Non ha raccolto finora molte recensioni locali il libro firmato dal governatore Ugo Rossi, omaggiato a Natale ai giornalisti trentini. Forse per il sospetto di un taglio propagandistico affidato ad un ghostwriter (“scrittore ombra”) o per la dichiarata ambizione di respiro nazionale (“è un libro sull'Italia, non sul Trentino”), con sottotitolo che suona peraltro autopromozionale: “L'autogoverno locale che fa bene al Paese”.
Eppure le 125 pagine di “Territori” (Maggioli Editore) sono sorprendenti poiché Rossi si fa leggere per freschezza e ingegneria politica, offrendo un contributo di pensiero raro nei leader pragmatici, utile al dibattito sugli assetti futuri delle autonomie, incoraggiato a inizio anno per il Trentino Alto Adige dal presidente del Consiglio Bruno Dorigatti in chiave “terzo statuto”.
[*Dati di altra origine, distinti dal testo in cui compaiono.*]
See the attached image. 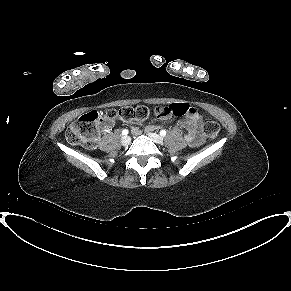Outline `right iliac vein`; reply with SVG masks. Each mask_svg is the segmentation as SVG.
<instances>
[{"label":"right iliac vein","instance_id":"63e3f726","mask_svg":"<svg viewBox=\"0 0 291 291\" xmlns=\"http://www.w3.org/2000/svg\"><path fill=\"white\" fill-rule=\"evenodd\" d=\"M130 137L129 136H123L122 139H121V144L123 146H128L130 144Z\"/></svg>","mask_w":291,"mask_h":291}]
</instances>
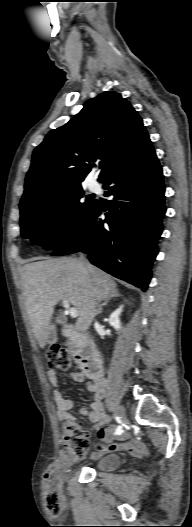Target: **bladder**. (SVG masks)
<instances>
[{
  "mask_svg": "<svg viewBox=\"0 0 192 527\" xmlns=\"http://www.w3.org/2000/svg\"><path fill=\"white\" fill-rule=\"evenodd\" d=\"M121 464L118 454L107 453L99 456L94 463V469L98 472H110L117 469Z\"/></svg>",
  "mask_w": 192,
  "mask_h": 527,
  "instance_id": "1",
  "label": "bladder"
}]
</instances>
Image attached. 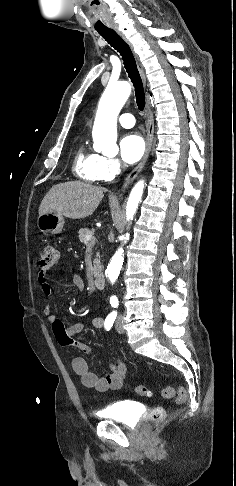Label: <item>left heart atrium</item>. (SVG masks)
I'll use <instances>...</instances> for the list:
<instances>
[{
	"mask_svg": "<svg viewBox=\"0 0 236 486\" xmlns=\"http://www.w3.org/2000/svg\"><path fill=\"white\" fill-rule=\"evenodd\" d=\"M144 150V141L137 134H127L120 141L121 157L127 164L137 162L142 157Z\"/></svg>",
	"mask_w": 236,
	"mask_h": 486,
	"instance_id": "left-heart-atrium-1",
	"label": "left heart atrium"
}]
</instances>
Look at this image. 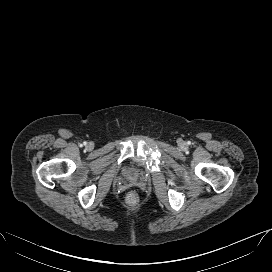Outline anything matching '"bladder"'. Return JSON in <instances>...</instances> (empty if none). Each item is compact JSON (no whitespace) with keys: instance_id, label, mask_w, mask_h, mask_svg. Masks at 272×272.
I'll use <instances>...</instances> for the list:
<instances>
[{"instance_id":"31cf9c89","label":"bladder","mask_w":272,"mask_h":272,"mask_svg":"<svg viewBox=\"0 0 272 272\" xmlns=\"http://www.w3.org/2000/svg\"><path fill=\"white\" fill-rule=\"evenodd\" d=\"M124 176L128 180H136L141 176V169L135 165H128L124 169Z\"/></svg>"}]
</instances>
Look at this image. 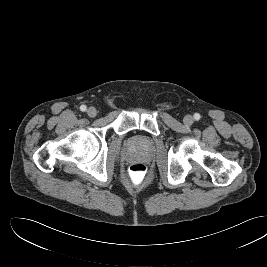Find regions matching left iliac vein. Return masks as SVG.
I'll return each mask as SVG.
<instances>
[{
    "label": "left iliac vein",
    "instance_id": "left-iliac-vein-1",
    "mask_svg": "<svg viewBox=\"0 0 267 267\" xmlns=\"http://www.w3.org/2000/svg\"><path fill=\"white\" fill-rule=\"evenodd\" d=\"M183 122L186 124V125H192L193 122H194V118L191 116V115H186L183 119Z\"/></svg>",
    "mask_w": 267,
    "mask_h": 267
}]
</instances>
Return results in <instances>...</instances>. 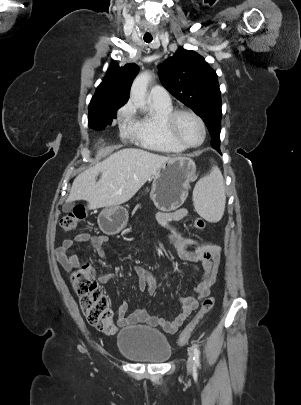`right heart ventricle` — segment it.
<instances>
[{"label":"right heart ventricle","instance_id":"e07e8e85","mask_svg":"<svg viewBox=\"0 0 301 405\" xmlns=\"http://www.w3.org/2000/svg\"><path fill=\"white\" fill-rule=\"evenodd\" d=\"M173 111L172 105L163 106L151 102V112L142 116L134 114L127 128V135L140 146L162 152L182 153L186 149L165 132L163 122Z\"/></svg>","mask_w":301,"mask_h":405}]
</instances>
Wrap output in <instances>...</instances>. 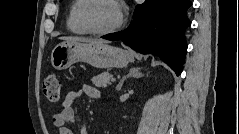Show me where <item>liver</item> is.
Here are the masks:
<instances>
[{
    "label": "liver",
    "mask_w": 239,
    "mask_h": 134,
    "mask_svg": "<svg viewBox=\"0 0 239 134\" xmlns=\"http://www.w3.org/2000/svg\"><path fill=\"white\" fill-rule=\"evenodd\" d=\"M62 40L66 41H79V42H87V43H106L104 40H94L90 38L83 37H61Z\"/></svg>",
    "instance_id": "obj_1"
}]
</instances>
Potremmo definirlo un documentato libro “dei sogni” (clamorosamente infranti a fine anno dalle dimissioni sfiduciate del “suo” direttore dell'Azienda Sanitaria Flor), ma anche i sogni possono servire a tracciare una prospettiva, soprattutto se partono da un'attenta analisi del contesto attuale – evidenziata dal “nostro” Paolo Pombeni nella presentazione – che vede in Italia un prepotente ritorno del centralismo, con il declino del ceto politico che lascia spazio a leaderismi e populismi.
In veste di politologo, Ugo Rossi si spinge ad avanzare una intrigante formula per superare quella che definisce “l'ubriacatura federalista” e il “miope neocentralismo”. Parla di regionalismo “a geometria variabile”, capace cioè di lasciare spazi e poteri a chi ha dimostrato di saperli usare nell'interesse del bene comune, tanto locale quanto nazionale, contenendo invece le realtà che non sanno “reggere” l'onere e l'onore dell'autonomia. Nel descrivere questa geometria individua l'esigenza di un rinnovamento delle “rigide” attuali regioni che punti sulla forza trainante dei territori, chiarisce che non tutte le autonomie speciali hanno saputo autogovernarsi bene, individua la fiscalità locale come risorsa per gestire in modo competitivo il territorio.
L'impianto sognato e disegnato da Rossi a beneficio nazionale (nel libro non parla tatticamente di Euregio, tema poco gradito a Roma) avrebbe bisogno di qualche correttivo di spessore comunitario. L'evocazione un po' generica del principio di sussidiarietà verticale – ecco una prima critica – dovrebbe contemperare anche una sussidiarietà orizzontale: cittadini dello stesso Stato (comunità di destini, per dirla con Weber citato da Pombeni) abbiamo doveri anche verso i più deboli dei territori più deboli. Il regionalismo alla Rossi dovrebbe tenere maggiormente in evidenza i requisiti della solidarietà e della reciprocità, dei quali la società civile trentina ha saputo dare grande prova.
Altri due appunti critici in salsa trentina: Rossi invoca più attenzione alla scuola e alla formazione, ma nella classe docente trentina sale il malcontento per il comparto manovrato dall'assessore-presidente attraverso i suoi dirigenti centrali. Esprime poi l'urgenza di una classe dirigente responsabile, ma non ammette che – a parte le rinate iniziative diocesane – gli spazi formativi alla politica sono ancora rari e non si riesce a preparare eredi per il futuro prossimo, un errore a suo tempo imputato anche a Lorenzo Dellai (fu lui peraltro a individuare nel Patt il segretario Rossi, come emancipatore delle stelle alpine).
Altri potranno scrivere sul Rossi-pensiero per sgonfiare l’enfasi teorica sui “Territori” e richiamare a sostanza concreta questa dimensione. Ma lo ammette implicitamente lo stesso Rossi quando – nelle conclusioni sulla sua “autonomia a vocazione maggioritaria” – scrive che rischiano di arenarsi gli stessi partiti territoriali “se al territorio non sanno dare anima e significato propulsivo” e gli stessi autonomisti “se rimangono prigionieri della recita di formule e di riferimenti che non sono in grado di storicizzare e di attualizzare“.